Era cierto que llevaba mucho tiempo como traficante, primero comenzó con animales ¿Un cuerno de rinoceronte blanco? Mori lo conseguiría al doble de precio pero en la mitad de tiempo. Su fama se extendió por todos los rincones del planeta y aunque la primera vez que cierto empresario rubio y engreído se sentó frente a él ofreciéndole una cantidad ridícula por llevarle un hada viva pensó que estaba loco, no dudó en tomar el dinero. Mori no era un hombre escrupuloso, le daba lo mismo lo que sus clientes pidieran siempre y cuando pudieran pagarlo. De alguna manera y aunque el kitsune nunca lo reconocería, ambos guardaban parecido en su desdén por la existencia.
— Anda, Elise, déjame ponerte este vestido.
Si Dazai no llevara ya un tiempo conviviendo con ellos, sin duda al menos un escalofrío le hubiera recorrido al ver al hombre sostener ese delicado vestido frente a la aún más frágil figura de lo que aparentaba ser una niña rubia de escasos doce años. Si era humana o no, era algo que él realmente no necesitaba saber.
— Yo no vi nada— se adelantó a la expresión del hombre, permitiéndole adecuar de nuevo la oficina como si nada estuviera ocurriendo, sentándose de una manera más o menos digna en su escritorio, la niña en camisón pintando en una hoja, tirada en el suelo—. La Yuki-Onna que estábamos siguiendo ya está en el cuarto de calderas, sino te apuras se va a derretir.
— ¿Tan pronto? Vaya— la sonrisa torcida de Mori le provocaba un profundo desagrado sin llegar sin embargo a los escalofríos—. Por eso eres mi favorito.
— Como sea, si eso es todo...
— En realidad tengo un pedido muy especial.
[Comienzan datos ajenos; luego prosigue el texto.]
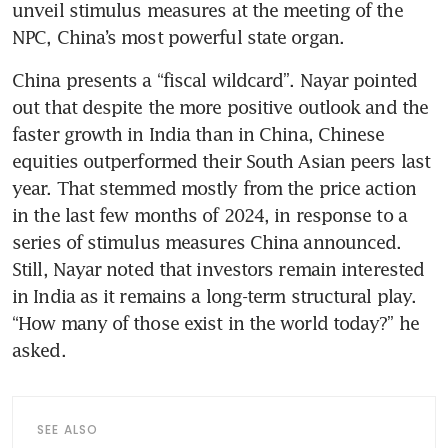
unveil stimulus measures at the meeting of the 
NPC, China’s most powerful state organ.
China presents a “fiscal wildcard”. Nayar pointed 
out that despite the more positive outlook and the 
faster growth in India than in China, Chinese 
equities outperformed their South Asian peers last 
year. That stemmed mostly from the price action 
in the last few months of 2024, in response to a 
series of stimulus measures China announced. 
Still, Nayar noted that investors remain interested 
in India as it remains a long-term structural play. 
“How many of those exist in the world today?” he 
asked. 
SEE ALSO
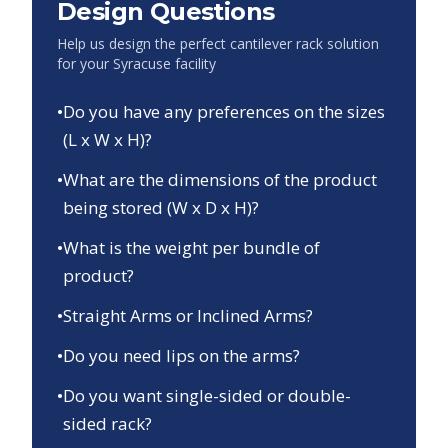
Design Questions
Help us design the perfect cantilever rack solution
for your
Syracuse
facility
•
Do you have any preferences on the sizes
(L x W x H)?
•
What are the dimensions of the product
being stored (W x D x H)?
•
What is the weight per bundle of
product?
•
Straight Arms or Inclined Arms?
•
Do you need lips on the arms?
•
Do you want single-sided or double-
sided rack?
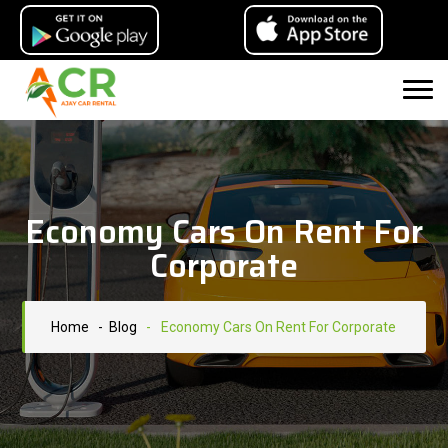
Economy Cars On Rent For
Corporate
Home
- Blog
-
Economy Cars On Rent For Corporate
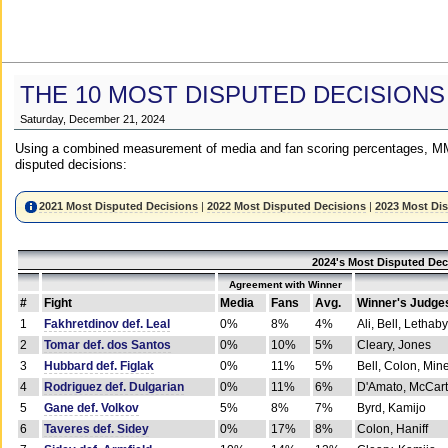
THE 10 MOST DISPUTED DECISIONS
Saturday, December 21, 2024
Using a combined measurement of media and fan scoring percentages, MM
disputed decisions:
2021 Most Disputed Decisions
|
2022 Most Disputed Decisions
|
2023 Most Di
2024's Most Disputed Dec
Agreement with Winner
#
Fight
Media
Fans
Avg.
Winner's Judge
1
Fakhretdinov def. Leal
0%
8%
4%
Ali, Bell, Lethaby
2
Tomar def. dos Santos
0%
10%
5%
Cleary, Jones
3
Hubbard def. Figlak
0%
11%
5%
Bell, Colon, Min
4
Rodriguez def. Dulgarian
0%
11%
6%
D'Amato, McCar
5
Gane def. Volkov
5%
8%
7%
Byrd, Kamijo
6
Taveres def. Sidey
0%
17%
8%
Colon, Haniff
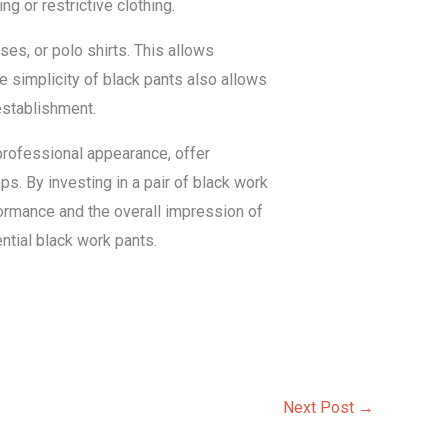
ng or restrictive clothing.
ses, or polo shirts. This allows
e simplicity of black pants also allows
establishment.
 professional appearance, offer
ops. By investing in a pair of black work
rformance and the overall impression of
ntial black work pants.
Next Post
→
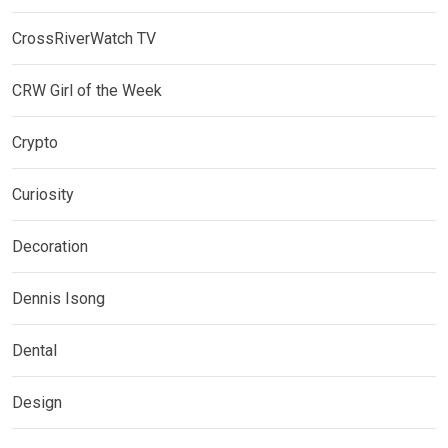
CrossRiverWatch TV
CRW Girl of the Week
Crypto
Curiosity
Decoration
Dennis Isong
Dental
Design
Un cliente extranjero me ha ofrecido una cantidad extremadamente jugosa por conseguirle un ángel de la muerte árabe. Varios templos han sido demolidos y se cree que están extintos pero sé de buena fuente que tan sólo se mudaron al corazón del desierto.
— ¿Pretendes llevarme a mí? Soy un ser de bosque— cortó sus palabras, meditando mejor—. Puede que muera por un golpe de calor estando en un clima tan diferente.
— Siempre sabes encontrar lo positivo de las situaciones. Si no te mata el desierto te aseguro que lo hará la maldición del ángel. Son seres vengativos y terribles, no sé para qué alguien querría capturar uno pero yo no hago preguntas, sólo hago dinero.
— Espero que no mientas esta vez. Prometiste que la Yuki-Onna sería mi último trabajo.
— Te lo aseguro, nadie sobrevive a un ángel de la muerte. Tu única tarea es encontrarlo y atraparlo y después podrás morir pacíficamente.
— Más te vale.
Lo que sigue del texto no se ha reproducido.